Non è un film sul tennis, quello solo le Williams potevano farlo come si deve. È un romanzo di formazione, secondo noi riuscito

il maestro

Mc Roma 11/11/2025 - premiere film ‘Il Maestro’ / foto Mario Cartelli/Image nella foto: Pierfrancesco Favino

Non c’entra granché il tennis con il film “Il maestro”. Sì il ragazzino che il padre vorrebbe diventasse un campione, gioca a tennis. Ma sarebbe potuto essere anche calcio o altro. Cambia zero. Ha ragione chi ha scritto che è come un romanzo di formazione. Il tema è la scoperta della vita da parte di un ragazzino. E sullo sfondo il tema che fu di “Bellissima” di Luchino Visconti. Questi genitori che vogliono ipotecare le vite dei figli. Andrea Di Stefano – il regista – ci riesce. Lo fa con garbo. Non si accanisce. La storia si snoda bene, finisce meglio. Al punto che una parte di te alla fine vorrebbe saperne persino di più. La metafora del gioco d’attacco e di difesa funziona. Il padre lo vuole pallettaro, lo cresce modello Agassi. Il maestro – tennista talentuoso e uomo autolesionista – gli mostra che c’è un altro modo di stare al mondo e anche sul campo da tennis. Più rischioso, sicuramente più doloroso, probabilmente però più elettrizzante. E il ragazzino capisce che poi non è vero che si diverte solo quando vince. E che l’esistenza non è solo tirare le palle alte sopra la rete aspettando che l’avversario sbagli.
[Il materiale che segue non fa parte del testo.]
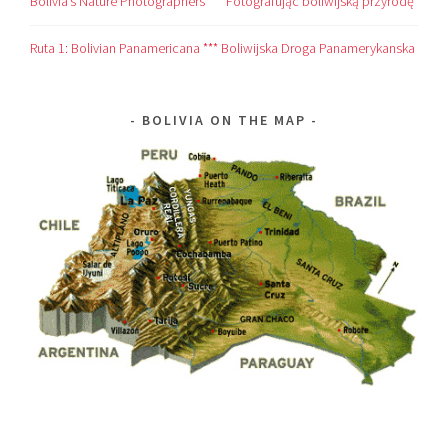
Bolivia’s Nature Photographers *** Fotografując boliwijską przyrodę
Ruta 1: Bolivian Panamericana *** Boliwijska Droga Panamerykanska
BOLIVIA ON THE MAP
E sì Favino fa Favino, si impossessa del film. Ma non c’è niente di strano. Lo riempie bene lo schermo. Tutto serve al piccolo Felice per uscire dall’ombelico familiare. In fondo le settimane col maestro Gatti sono un corso accelerato di conoscenza del mondo.

Il tennis in quanto tale, è sport complicato da rendere sullo schermo. Non ci è riuscito quasi nessuno, nemmeno il film su Borg (era in minima parte anche su McEnroe). A memoria, l’unica pellicola tennistica riuscita è quella sul papà delle Williams magistralmente interpretato da Will Smith. Ma fu un film seguito dalle figlie Serena e Venus che ne furono produttrici esecutivi. Poi c’è il caso straordinario de “Una squadra” la serie tv su Panatta e quell’Italia là: ma lì non è solo tennis, è antropologia, è il racconto di un altro mondo. Non a caso Matteo Garrone – che da ragazzo ha giocato a livelli medio-alti – ha fin qui sempre evitato di girare un film sul suo sport preferito. E così ha fatto Di Stefano un altro che da ragazzino con la racchetta ci sapeva fare. Ha utilizzato il tennis per raccontare altro. Con il merito di aver riportato Edwige Fenech sullo schermo. E anche Dora Romano (lei però non era mai sparita) che non si discosta tanto dalla sboccatissima signora Gentile de “È stata la mano di Dio”.